Slick Rick, "Adults Only"

Though this is perhaps the 10th song I’ve written about, I have to break the mold, already. So far, I’ve listened to each song a few times, collecting impressions new and old; I re-read the lyrics, correcting misinterpretations and connecting ideas.

Yet I refuse to listen to “Adults Only” again.

To engage with this song is to beckon a bird of prey, to accept its perch on your shoulder, to welcome its maw, which swiftly finds your ear, pressing your membranes, prodding them, slicing them, believing the deeper it gets, the more whole you’ll become. It won’t take long to find your cochlea, and your nerves. You were alone, then came the bird; now you’re new.

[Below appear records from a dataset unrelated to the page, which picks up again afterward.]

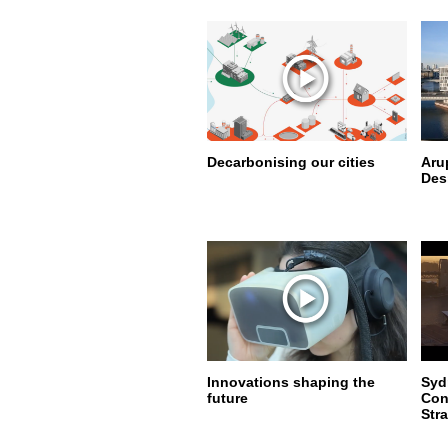
Decarbonising our cities
Aru
Des
Innovations shaping the
Syd
future
Con
Str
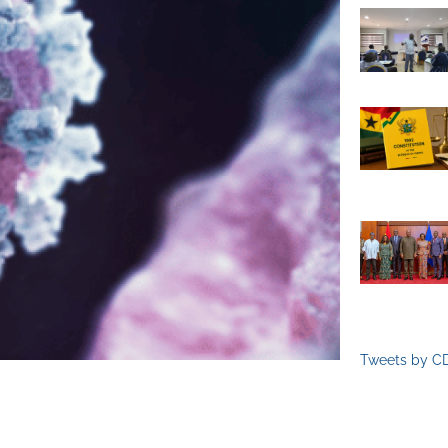
Tweets by C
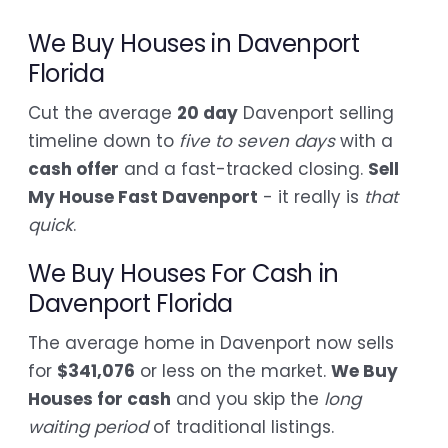
We Buy Houses in Davenport
Florida
Cut the average
20 day
Davenport selling
timeline down to
five to seven days
with a
cash offer
and a fast-tracked closing.
Sell
My House Fast Davenport
- it really is
that
quick
.
We Buy Houses For Cash in
Davenport Florida
The average home in Davenport now sells
for
$341,076
or less on the market.
We Buy
Houses for cash
and you skip the
long
waiting period
of traditional listings.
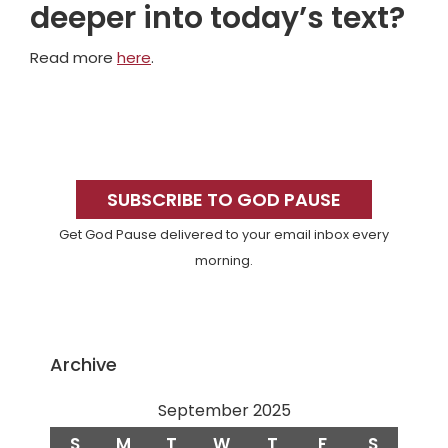
deeper into today’s text?
Read more
here
.
Primary
Sidebar
SUBSCRIBE TO GOD PAUSE
Get God Pause delivered to your email inbox every
morning.
Archive
September 2025
S
M
T
W
T
F
S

I remember how compromised I felt, how drenched and exhausted, after first listening to my brother’s copy of The Art of Storytelling. Slick Rick is a master storyteller, indeed. As a lifelong admirer of stories, their intentions and machinations, I should admit that, after first enduring it, I learned a few things from “Adults Only.” Thankfully, though, they were entirely about point of view.

In “Adults Only,” we have a self-proclaimed “Ruler” seeing, and seeding, his domain.

In no time at all, Rick’s mouth starts “foamin’,” and the misrepresentations begin. To the egomaniacal and twisted, perspiration has only one inspiration. And it isn’t nerves. He mentions playing “his cards right,” as if he bothered to deal his date a hand. Cackling with laid back, sinister glee, Rick performs one parlor trick after another; after all, he holds all the cards. Personification as an assistant - “the hungry little butthole,” “the table was barrin’ her” - and simile as an accomplice - “She said it felt like a bulldozer boring her,” “I’m all over her like an octopus” - Rick self serves, victims be damned, ignored, and expended.

And yet - she has her say in the end. A simple denouement: “More, more, more!” A final lesson: a story does not require hope or realism to conclude. A work of fiction just needs to finish.